Stored dataset items:
________________
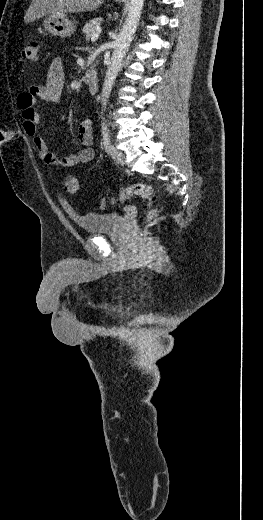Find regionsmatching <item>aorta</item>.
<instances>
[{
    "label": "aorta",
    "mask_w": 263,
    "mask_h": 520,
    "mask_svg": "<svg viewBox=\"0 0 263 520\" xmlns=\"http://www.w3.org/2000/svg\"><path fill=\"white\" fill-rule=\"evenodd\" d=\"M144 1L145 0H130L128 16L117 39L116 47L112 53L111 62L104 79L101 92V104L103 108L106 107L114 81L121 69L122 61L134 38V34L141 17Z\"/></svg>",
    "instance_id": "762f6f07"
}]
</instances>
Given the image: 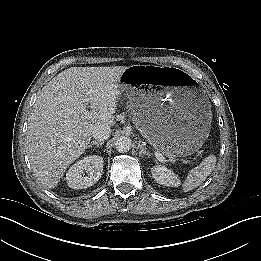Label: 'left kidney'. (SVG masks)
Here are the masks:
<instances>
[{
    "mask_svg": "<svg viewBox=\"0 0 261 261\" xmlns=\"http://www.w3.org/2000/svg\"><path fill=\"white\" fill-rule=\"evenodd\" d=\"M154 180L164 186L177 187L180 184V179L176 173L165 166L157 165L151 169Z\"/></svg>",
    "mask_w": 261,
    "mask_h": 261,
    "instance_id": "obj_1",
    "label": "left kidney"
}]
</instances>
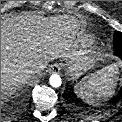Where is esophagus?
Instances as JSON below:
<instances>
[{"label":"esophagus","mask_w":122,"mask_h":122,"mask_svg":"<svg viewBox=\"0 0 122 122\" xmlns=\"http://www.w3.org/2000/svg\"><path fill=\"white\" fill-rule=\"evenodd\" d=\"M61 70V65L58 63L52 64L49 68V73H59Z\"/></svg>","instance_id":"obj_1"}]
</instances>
________________
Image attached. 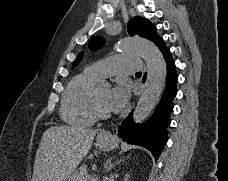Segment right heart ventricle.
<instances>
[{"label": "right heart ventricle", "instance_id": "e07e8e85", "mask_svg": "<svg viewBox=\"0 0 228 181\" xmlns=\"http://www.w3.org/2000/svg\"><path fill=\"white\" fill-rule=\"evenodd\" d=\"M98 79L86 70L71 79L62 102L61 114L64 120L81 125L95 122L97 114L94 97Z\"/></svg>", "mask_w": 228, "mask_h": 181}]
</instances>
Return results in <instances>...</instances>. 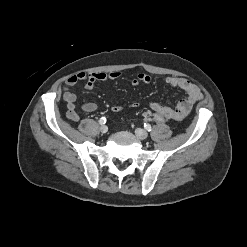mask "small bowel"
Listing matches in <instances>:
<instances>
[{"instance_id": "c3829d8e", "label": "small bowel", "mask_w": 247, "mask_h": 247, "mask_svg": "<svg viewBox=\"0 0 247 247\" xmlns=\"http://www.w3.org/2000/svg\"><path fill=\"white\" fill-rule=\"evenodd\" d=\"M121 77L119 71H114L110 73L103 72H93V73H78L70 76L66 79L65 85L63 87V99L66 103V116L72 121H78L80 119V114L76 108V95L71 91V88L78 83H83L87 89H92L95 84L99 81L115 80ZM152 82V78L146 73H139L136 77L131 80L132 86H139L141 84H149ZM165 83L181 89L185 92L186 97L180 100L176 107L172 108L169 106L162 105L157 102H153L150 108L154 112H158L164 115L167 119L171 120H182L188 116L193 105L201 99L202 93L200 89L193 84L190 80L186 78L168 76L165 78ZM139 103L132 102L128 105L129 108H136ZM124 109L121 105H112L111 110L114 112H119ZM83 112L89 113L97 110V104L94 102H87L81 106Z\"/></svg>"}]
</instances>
________________
### EXERCISE REQUIREMENTS
Among the lines of the records, copy out each one that contains the word "rule".

### ANSWER BELOW
    "mask_svg": "<svg viewBox=\"0 0 263 520\" xmlns=\"http://www.w3.org/2000/svg\"><path fill=\"white\" fill-rule=\"evenodd\" d=\"M144 1L145 0H130L128 16L117 39L116 47L112 53L111 62L104 79L101 92V104L103 108L106 107L114 81L121 69L122 61L134 38V34L141 17Z\"/></svg>",
    "mask_svg": "<svg viewBox=\"0 0 261 261\" xmlns=\"http://www.w3.org/2000/svg\"><path fill=\"white\" fill-rule=\"evenodd\" d=\"M154 180L164 186L177 187L180 184V179L176 173L165 166L157 165L151 169Z\"/></svg>",
[{"label":"esophagus","mask_w":122,"mask_h":122,"mask_svg":"<svg viewBox=\"0 0 122 122\" xmlns=\"http://www.w3.org/2000/svg\"><path fill=\"white\" fill-rule=\"evenodd\" d=\"M61 70V65L58 63L52 64L49 68V73H59Z\"/></svg>","instance_id":"obj_1"}]
[{"label": "right heart ventricle", "instance_id": "e07e8e85", "mask_svg": "<svg viewBox=\"0 0 228 181\" xmlns=\"http://www.w3.org/2000/svg\"><path fill=\"white\" fill-rule=\"evenodd\" d=\"M98 79L86 70L71 79L62 102L61 114L64 120L81 125L95 122L97 114L94 97Z\"/></svg>", "mask_w": 228, "mask_h": 181}]
[{"instance_id": "c3829d8e", "label": "small bowel", "mask_w": 247, "mask_h": 247, "mask_svg": "<svg viewBox=\"0 0 247 247\" xmlns=\"http://www.w3.org/2000/svg\"><path fill=\"white\" fill-rule=\"evenodd\" d=\"M121 77L119 71H114L110 73L103 72H93V73H78L70 76L66 79L65 85L63 87V99L66 103V116L72 121H78L80 119V114L76 108V95L71 91V88L78 83H83L87 89H92L95 84L99 81L115 80ZM152 82V78L146 73H139L136 77L131 80L132 86H139L141 84H149ZM165 83L181 89L185 92L186 97L180 100L176 107L172 108L169 106L162 105L157 102H153L150 108L154 112H158L164 115L167 119L171 120H182L188 116L193 105L201 99L202 93L200 89L193 84L190 80L186 78L168 76L165 78ZM139 103L132 102L128 105L129 108H136ZM124 109L121 105H112L111 110L114 112H119ZM83 112L89 113L97 110V104L94 102H87L81 106Z\"/></svg>"}]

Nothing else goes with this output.